Trauma Research: A Quick Update


Last week I made a presentation (Trauma Research Update) to the attendees of the 2013 Community of Practice hosted by the American Bible Society’s Trauma Healing Institute. Video and audio recordings were made and when they come available I will point you all to them here (and there were several VERY GOOD presentations made).

I attach here a PDF of my slide show where I walked ran the audience through a quick review of what we *think* we know about the context, cost of psychosocial trauma in Sub-Saharan Africa (based on peer-reviewed publications). In addition, I review the current thinking about the biology of trauma AND intervention strategies that have some empirical support (though not without significant questions).

Caveats:

If you hope this will be an exhaustive review, look elsewhere. Also, keep in mind that the slide show is written by an educated consumer of research (not a researcher) and designed for a ministry audience. Consider that this review is about what we know from empirical publications.
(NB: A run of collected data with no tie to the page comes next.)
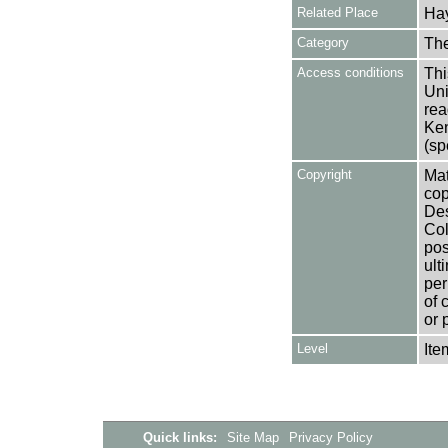
Related Place
Hay
Category
Th
Access conditions
Thi
Uni
rea
Ken
(sp
Copyright
Mat
cop
Des
Col
pos
ult
per
of 
or 
Level
Ite
Quick links:
Site Map
Privacy Policy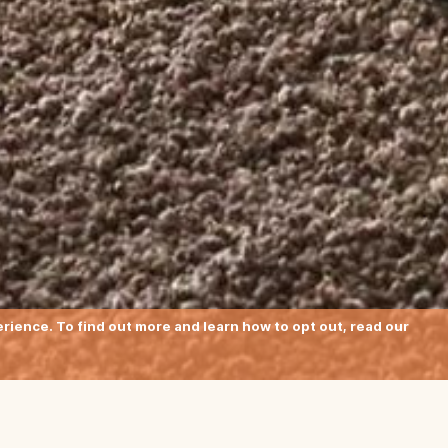
ience. To find out more and learn how to opt out, read our
meet 1970s style: the hand-made Nu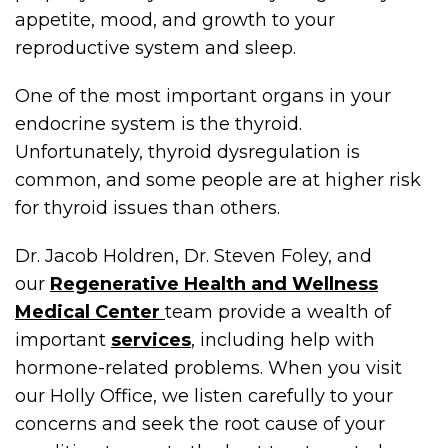
appetite, mood, and growth to your
reproductive system and sleep.
One of the most important organs in your
endocrine system is the thyroid.
Unfortunately, thyroid dysregulation is
common, and some people are at higher risk
for thyroid issues than others.
Dr. Jacob Holdren, Dr. Steven Foley, and
our
Regenerative Health and Wellness
Medical Center
team provide a wealth of
important
services
, including help with
hormone-related problems. When you visit
our Holly Office, we listen carefully to your
concerns and seek the root cause of your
There may be many important things we know that come from other sources!

Also, the information I had about the context and cost of trauma comes, primarily, from an excellent commissioned report written by Wheaton College’s Humanitarian Disaster Institute (yet unpublished). Giving credit where it is due, slide 14 is from an excellent presentation made by Heather Gingrich. Check out her new book on complex trauma.

2 Comments

Filed under Africa, Post-Traumatic Stress Disorder, trauma

2 responses to “Trauma Research: A Quick Update

  1. John

    Thanks for sharing the powerpoint. I am currently an MSW student and have a class on neurosequential therapy for addressing trauma. The primary text is Dr. Bruce Perry’s The Boy Who Was Raised as a Dog. It seems like you are aware of/work with much of his stuff. I would be curious of your sources, if not/other than Perry.

    • I have purused Bruce’s material but he isn’t much of a direct source. The research I refer to is coming from and through folks like Bessel van der Kolk and others at the Trauma Center.